#### WHAT THE EXERCISE ASKS:
Pull out every line from the listing that has the word "através".

══════

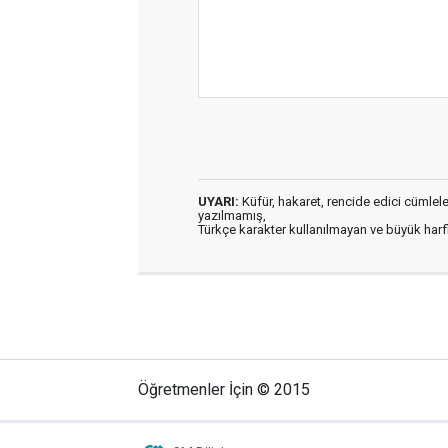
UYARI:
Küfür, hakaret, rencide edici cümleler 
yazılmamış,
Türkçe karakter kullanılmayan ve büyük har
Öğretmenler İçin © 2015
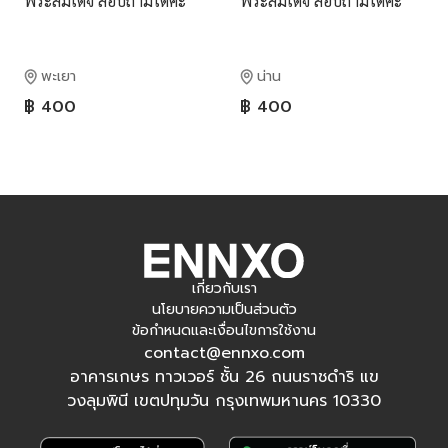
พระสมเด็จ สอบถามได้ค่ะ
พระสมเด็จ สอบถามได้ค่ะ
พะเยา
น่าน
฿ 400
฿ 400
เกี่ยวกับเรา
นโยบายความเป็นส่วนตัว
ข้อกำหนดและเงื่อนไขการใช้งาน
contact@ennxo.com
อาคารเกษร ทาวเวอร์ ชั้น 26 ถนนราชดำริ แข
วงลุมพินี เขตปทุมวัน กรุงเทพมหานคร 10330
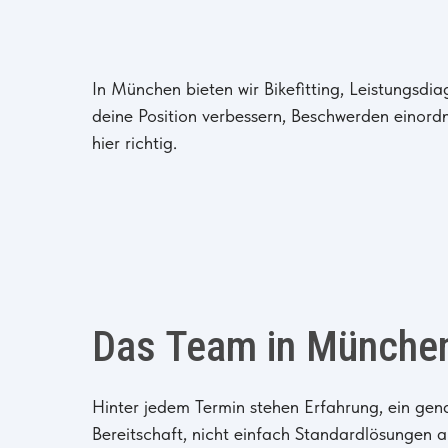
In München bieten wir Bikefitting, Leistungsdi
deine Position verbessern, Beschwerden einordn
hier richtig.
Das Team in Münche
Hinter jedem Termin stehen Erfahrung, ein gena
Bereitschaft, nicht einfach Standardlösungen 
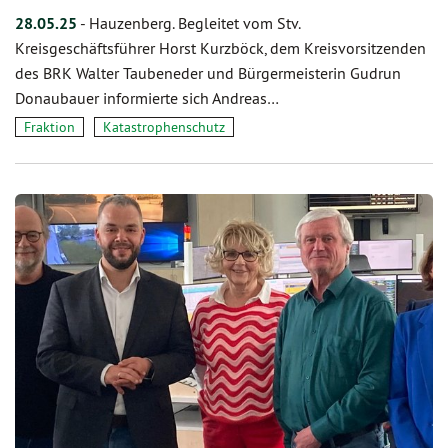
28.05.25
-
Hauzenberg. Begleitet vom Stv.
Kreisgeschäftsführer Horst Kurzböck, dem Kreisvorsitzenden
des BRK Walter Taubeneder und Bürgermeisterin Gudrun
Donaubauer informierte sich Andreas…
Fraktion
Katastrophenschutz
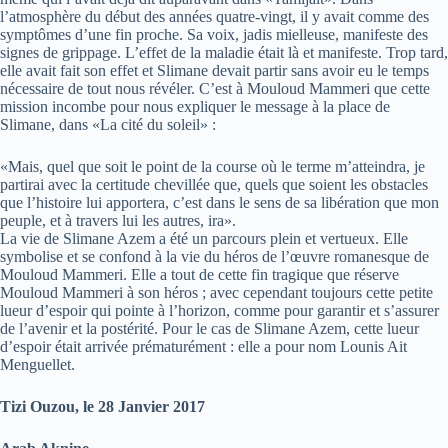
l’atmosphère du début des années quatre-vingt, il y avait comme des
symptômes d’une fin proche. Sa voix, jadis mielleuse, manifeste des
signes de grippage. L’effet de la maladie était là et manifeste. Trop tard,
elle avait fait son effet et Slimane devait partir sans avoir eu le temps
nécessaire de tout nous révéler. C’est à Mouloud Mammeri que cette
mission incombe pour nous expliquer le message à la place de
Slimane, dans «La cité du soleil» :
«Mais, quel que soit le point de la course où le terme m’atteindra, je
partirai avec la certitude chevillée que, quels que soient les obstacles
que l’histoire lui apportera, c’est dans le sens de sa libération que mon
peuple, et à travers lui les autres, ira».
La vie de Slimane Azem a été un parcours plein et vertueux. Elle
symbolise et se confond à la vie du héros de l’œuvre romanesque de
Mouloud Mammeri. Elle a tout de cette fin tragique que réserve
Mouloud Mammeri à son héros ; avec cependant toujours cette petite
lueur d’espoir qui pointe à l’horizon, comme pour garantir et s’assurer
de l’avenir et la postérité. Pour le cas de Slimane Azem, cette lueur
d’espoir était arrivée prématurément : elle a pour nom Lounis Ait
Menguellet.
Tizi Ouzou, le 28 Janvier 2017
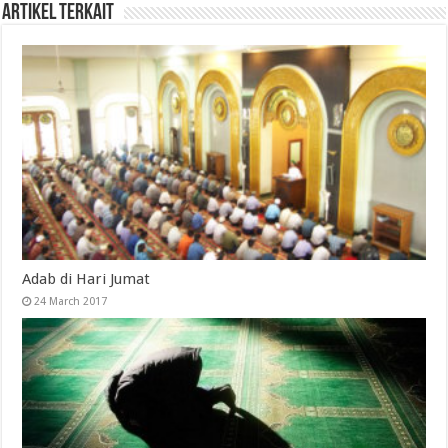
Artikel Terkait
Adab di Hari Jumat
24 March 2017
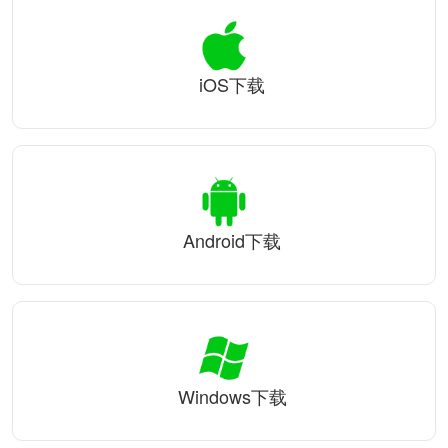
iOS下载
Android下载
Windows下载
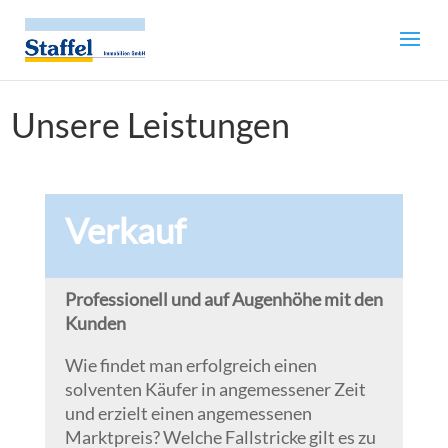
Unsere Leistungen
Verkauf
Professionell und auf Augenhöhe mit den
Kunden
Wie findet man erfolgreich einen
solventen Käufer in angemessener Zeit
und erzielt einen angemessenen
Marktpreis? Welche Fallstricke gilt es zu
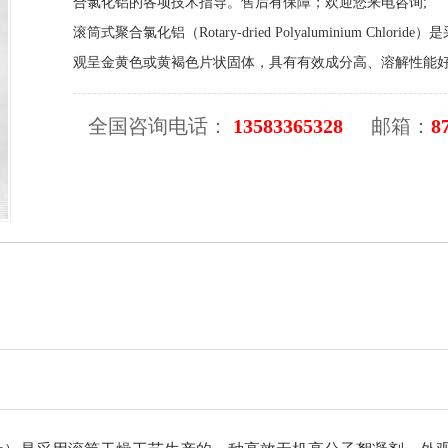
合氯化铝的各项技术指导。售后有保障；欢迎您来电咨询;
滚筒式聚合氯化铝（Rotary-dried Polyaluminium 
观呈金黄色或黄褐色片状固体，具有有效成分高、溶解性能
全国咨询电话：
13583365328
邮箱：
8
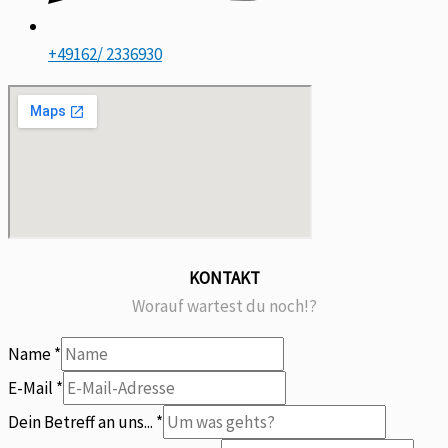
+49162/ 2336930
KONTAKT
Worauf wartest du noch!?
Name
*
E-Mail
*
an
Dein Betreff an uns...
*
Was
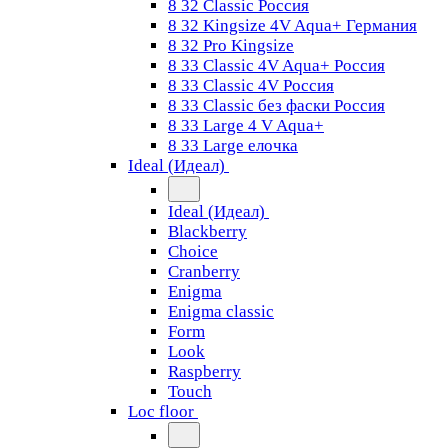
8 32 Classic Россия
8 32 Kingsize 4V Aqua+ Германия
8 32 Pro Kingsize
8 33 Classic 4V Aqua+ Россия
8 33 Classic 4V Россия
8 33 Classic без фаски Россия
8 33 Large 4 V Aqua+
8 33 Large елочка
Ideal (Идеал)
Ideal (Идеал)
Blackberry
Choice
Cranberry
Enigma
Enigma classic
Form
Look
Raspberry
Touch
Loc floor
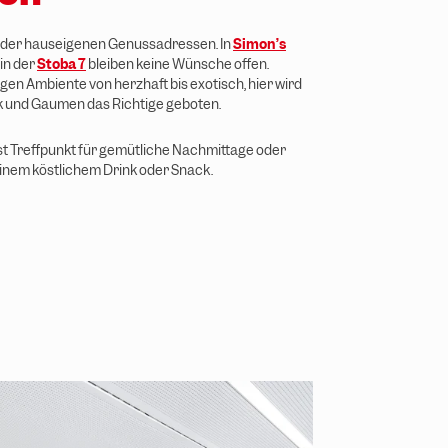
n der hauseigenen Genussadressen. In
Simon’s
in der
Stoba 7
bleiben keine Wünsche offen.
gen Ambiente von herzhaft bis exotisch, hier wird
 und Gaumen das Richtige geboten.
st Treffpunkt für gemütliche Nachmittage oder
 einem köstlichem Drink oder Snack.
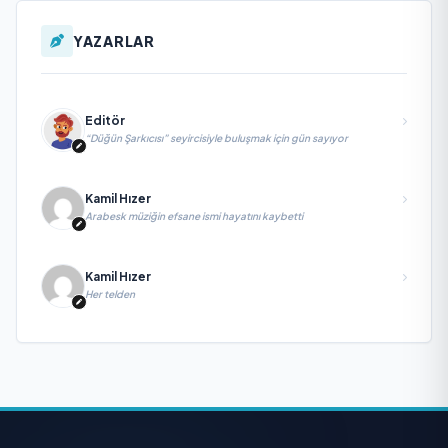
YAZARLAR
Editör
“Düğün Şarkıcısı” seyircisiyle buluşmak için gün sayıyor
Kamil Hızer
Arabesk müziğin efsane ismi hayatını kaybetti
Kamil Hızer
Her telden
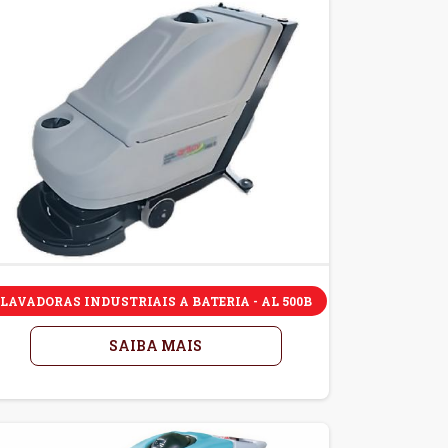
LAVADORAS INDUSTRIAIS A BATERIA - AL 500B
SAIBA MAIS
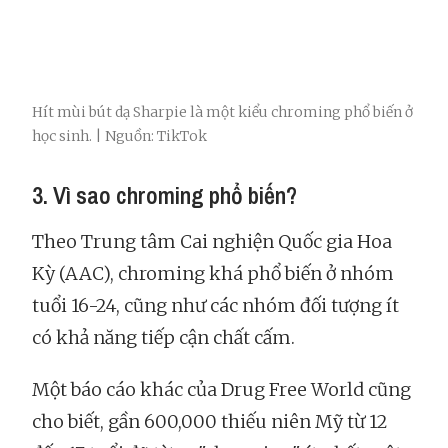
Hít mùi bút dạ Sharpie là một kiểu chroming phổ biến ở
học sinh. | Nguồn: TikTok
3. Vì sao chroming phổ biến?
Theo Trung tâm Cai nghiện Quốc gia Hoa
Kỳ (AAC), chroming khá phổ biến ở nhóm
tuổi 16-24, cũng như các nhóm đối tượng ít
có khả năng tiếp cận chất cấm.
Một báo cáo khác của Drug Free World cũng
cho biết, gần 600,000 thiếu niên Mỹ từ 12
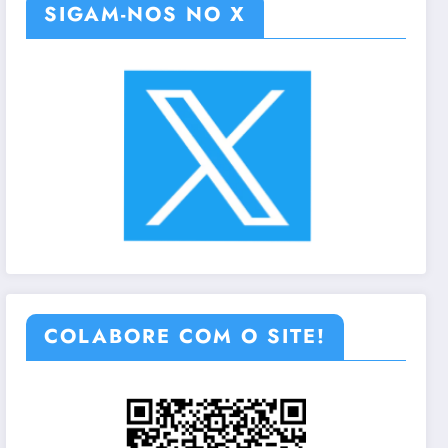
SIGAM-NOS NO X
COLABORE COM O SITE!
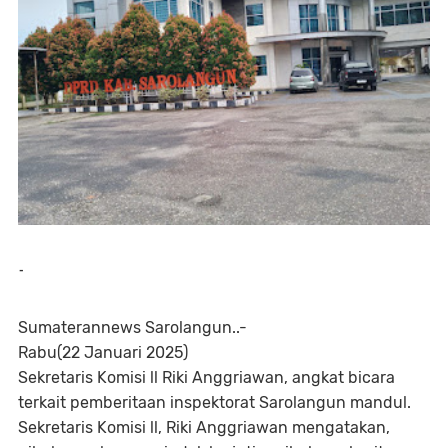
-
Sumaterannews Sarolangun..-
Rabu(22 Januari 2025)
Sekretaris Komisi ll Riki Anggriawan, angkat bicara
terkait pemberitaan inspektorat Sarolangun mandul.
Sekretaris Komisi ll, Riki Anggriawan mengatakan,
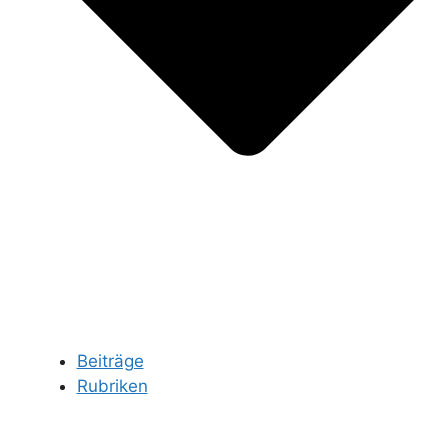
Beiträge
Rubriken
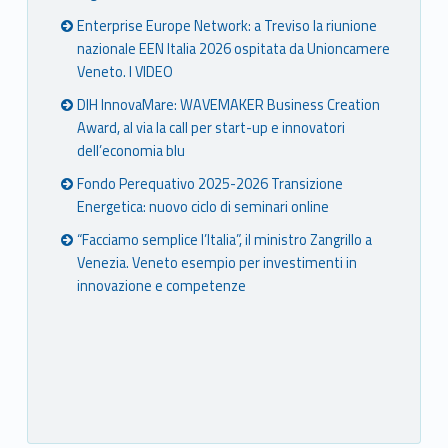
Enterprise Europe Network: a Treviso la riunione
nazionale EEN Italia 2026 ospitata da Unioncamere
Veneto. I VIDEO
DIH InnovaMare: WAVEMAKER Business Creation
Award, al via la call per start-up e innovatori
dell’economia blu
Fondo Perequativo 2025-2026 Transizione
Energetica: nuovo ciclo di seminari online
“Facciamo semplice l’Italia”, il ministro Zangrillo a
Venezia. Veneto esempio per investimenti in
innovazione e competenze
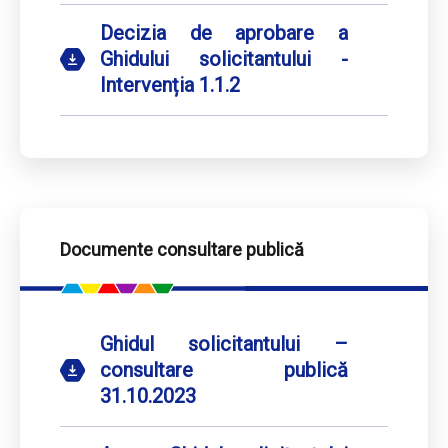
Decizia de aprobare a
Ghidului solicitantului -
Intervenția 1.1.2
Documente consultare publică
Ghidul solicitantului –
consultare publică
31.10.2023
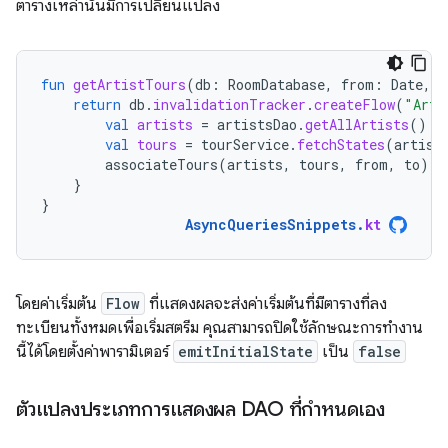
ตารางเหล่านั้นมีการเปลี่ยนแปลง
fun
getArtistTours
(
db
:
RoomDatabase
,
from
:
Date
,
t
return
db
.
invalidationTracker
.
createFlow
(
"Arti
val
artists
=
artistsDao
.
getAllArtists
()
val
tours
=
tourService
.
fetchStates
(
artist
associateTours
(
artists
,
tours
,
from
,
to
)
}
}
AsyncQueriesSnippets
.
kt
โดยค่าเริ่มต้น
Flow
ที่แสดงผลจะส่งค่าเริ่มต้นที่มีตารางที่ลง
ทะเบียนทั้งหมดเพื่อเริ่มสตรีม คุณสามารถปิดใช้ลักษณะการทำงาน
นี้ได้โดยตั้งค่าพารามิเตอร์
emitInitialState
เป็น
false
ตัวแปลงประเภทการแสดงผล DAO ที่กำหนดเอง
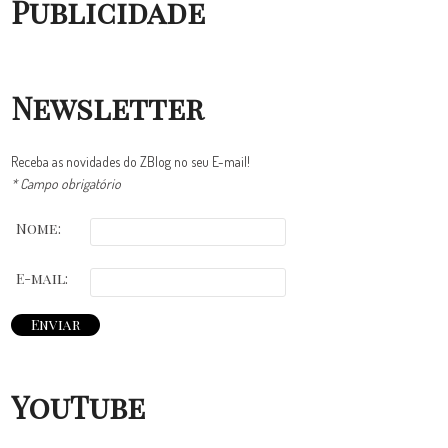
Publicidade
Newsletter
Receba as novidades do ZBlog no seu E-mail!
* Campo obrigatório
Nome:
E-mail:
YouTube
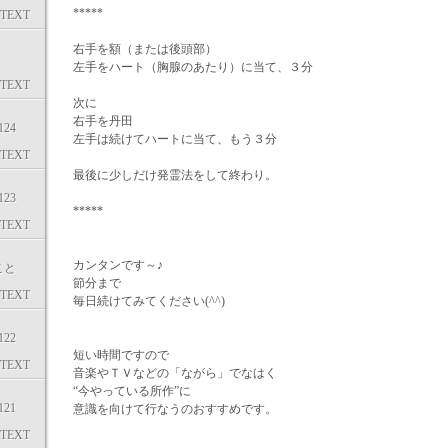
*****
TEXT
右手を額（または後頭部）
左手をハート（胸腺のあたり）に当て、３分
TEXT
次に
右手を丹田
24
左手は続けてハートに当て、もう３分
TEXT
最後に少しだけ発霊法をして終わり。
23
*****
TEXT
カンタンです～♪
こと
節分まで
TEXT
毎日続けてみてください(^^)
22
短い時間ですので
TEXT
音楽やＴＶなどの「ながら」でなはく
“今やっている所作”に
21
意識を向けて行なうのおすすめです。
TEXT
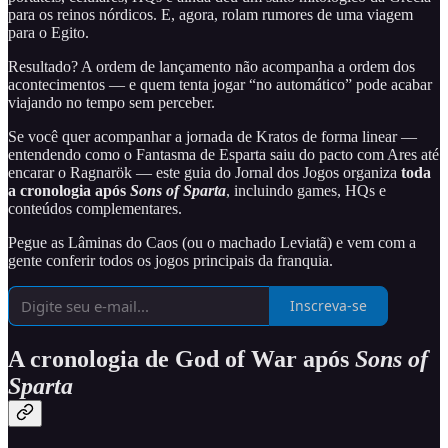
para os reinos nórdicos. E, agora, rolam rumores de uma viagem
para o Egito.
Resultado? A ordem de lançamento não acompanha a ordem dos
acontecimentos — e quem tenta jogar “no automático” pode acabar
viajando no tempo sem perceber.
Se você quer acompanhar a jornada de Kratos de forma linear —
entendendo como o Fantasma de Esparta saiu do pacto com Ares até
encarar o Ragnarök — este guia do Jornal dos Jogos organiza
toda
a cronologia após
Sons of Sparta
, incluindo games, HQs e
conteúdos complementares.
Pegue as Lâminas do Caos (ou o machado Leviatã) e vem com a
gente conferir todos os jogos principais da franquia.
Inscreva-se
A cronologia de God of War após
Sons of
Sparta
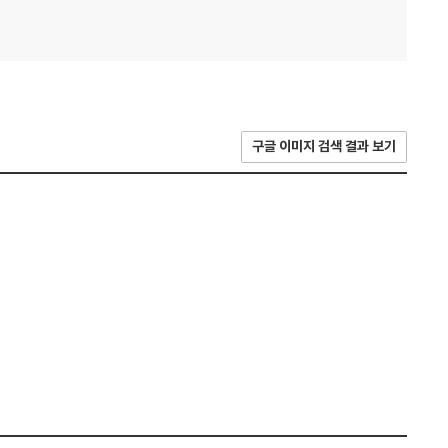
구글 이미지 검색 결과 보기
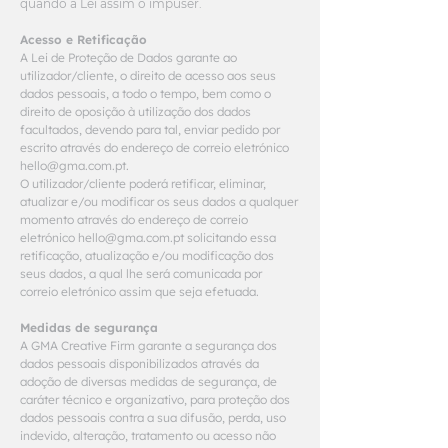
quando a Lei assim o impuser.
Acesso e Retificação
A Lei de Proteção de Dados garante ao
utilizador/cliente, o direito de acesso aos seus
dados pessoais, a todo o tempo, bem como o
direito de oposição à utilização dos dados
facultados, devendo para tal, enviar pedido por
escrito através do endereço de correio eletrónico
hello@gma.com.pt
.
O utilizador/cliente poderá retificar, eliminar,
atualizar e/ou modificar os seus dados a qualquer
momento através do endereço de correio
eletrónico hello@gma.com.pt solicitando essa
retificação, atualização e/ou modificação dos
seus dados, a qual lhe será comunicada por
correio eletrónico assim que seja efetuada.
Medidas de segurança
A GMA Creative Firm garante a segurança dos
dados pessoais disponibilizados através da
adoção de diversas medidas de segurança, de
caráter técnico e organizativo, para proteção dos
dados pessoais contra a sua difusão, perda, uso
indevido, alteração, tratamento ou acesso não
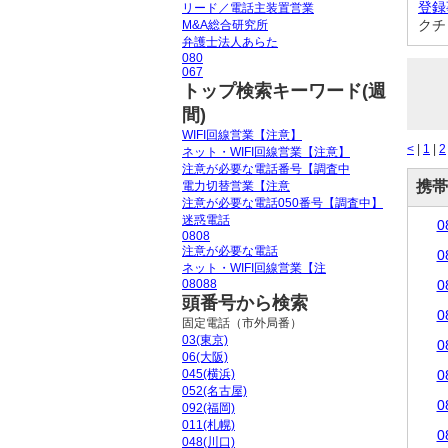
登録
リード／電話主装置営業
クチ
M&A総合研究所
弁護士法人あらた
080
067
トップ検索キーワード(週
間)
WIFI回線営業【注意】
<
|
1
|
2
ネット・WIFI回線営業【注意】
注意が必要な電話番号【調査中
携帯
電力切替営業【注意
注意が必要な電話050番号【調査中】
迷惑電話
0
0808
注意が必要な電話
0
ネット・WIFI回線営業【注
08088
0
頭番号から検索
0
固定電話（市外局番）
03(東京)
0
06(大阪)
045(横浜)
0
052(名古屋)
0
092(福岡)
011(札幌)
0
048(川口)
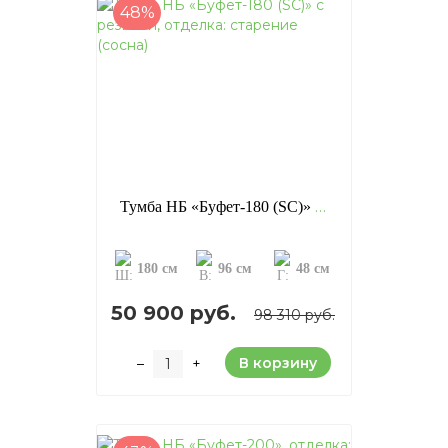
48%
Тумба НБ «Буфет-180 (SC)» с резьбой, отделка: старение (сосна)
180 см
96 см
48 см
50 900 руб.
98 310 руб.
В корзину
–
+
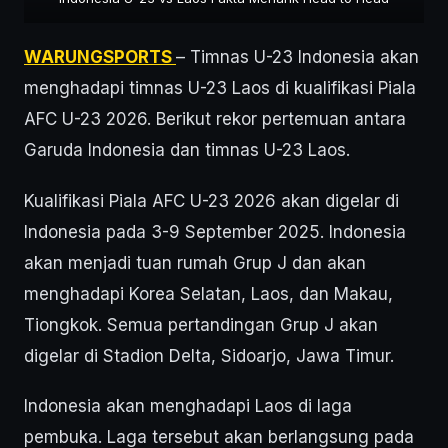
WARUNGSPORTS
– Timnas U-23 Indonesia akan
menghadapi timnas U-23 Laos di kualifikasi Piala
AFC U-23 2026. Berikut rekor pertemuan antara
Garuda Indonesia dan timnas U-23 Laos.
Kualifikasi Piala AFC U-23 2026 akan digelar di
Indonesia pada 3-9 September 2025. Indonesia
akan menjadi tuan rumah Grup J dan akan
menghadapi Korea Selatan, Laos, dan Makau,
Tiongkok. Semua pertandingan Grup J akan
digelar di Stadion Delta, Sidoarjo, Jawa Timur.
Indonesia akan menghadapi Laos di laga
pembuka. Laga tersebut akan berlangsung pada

══════

#### TASK SOLUTION:
escrito através do endereço de correio eletrónico
momento através do endereço de correio
dados pessoais disponibilizados através da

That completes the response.